| Given data |
-- Opening Marker --
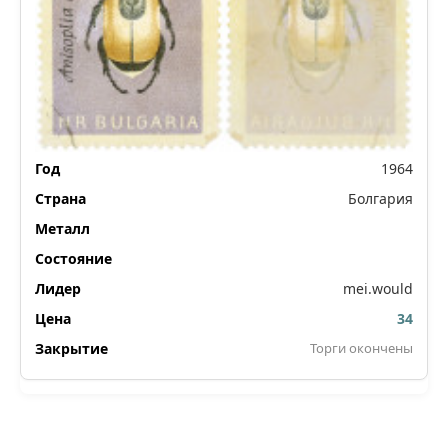
1964
Болгария
mei.would
34
Торги окончены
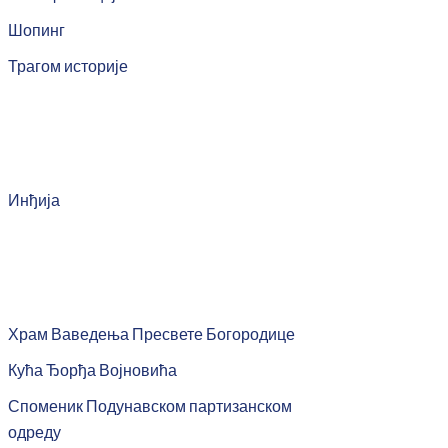
Шопинг
Трагом историје
Инђија
Храм Ваведења Пресвете Богородице
Кућа Ђорђа Војновића
Споменик Подунавском партизанском
одреду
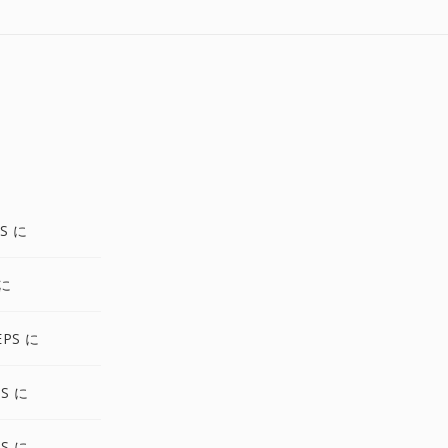
S に
 に
EPS に
PS に
PS に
-- Closing Marker --
| Task description |
Everything in the data except the pictures should be restated word for word.

| Answer box |
1964
Болгария
mei.would
34
Торги окончены
Шопинг
Трагом историје
Инђија
Храм Ваведења Пресвете Богородице
Кућа Ђорђа Војновића
Споменик Подунавском партизанском
одреду
S に
 に
EPS に
PS に
PS に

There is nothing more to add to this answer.